Problem to solve → Would you give the number of lines below in which the string "минут" appears? Nothing else is needed.

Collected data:
+-------+

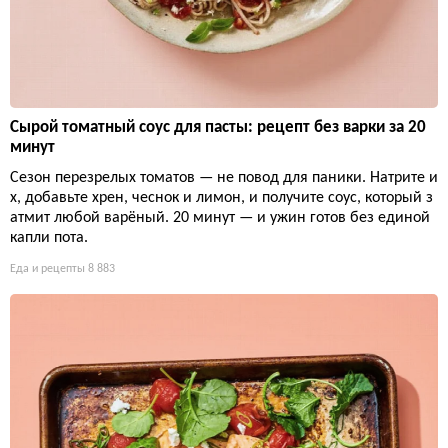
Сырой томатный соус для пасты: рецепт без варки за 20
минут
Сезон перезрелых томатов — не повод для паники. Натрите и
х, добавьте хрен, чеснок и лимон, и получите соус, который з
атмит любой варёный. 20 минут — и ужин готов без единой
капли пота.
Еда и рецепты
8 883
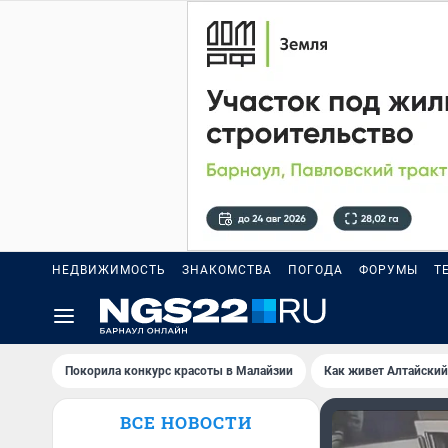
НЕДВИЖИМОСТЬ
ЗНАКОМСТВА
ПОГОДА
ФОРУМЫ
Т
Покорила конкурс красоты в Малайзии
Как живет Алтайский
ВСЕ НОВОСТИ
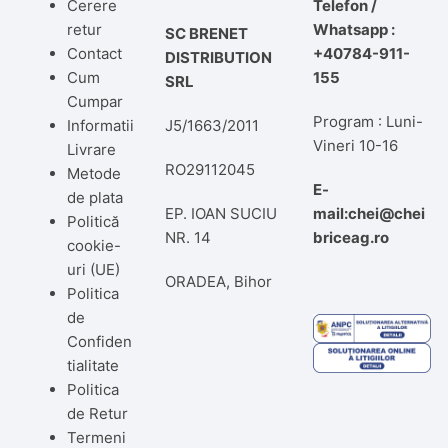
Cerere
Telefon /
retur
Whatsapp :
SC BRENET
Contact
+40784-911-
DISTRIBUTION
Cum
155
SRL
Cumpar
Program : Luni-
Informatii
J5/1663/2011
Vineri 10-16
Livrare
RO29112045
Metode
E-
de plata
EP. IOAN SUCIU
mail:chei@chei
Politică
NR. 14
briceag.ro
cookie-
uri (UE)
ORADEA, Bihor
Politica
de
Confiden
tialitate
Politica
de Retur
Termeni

+-------+

Written solution → 2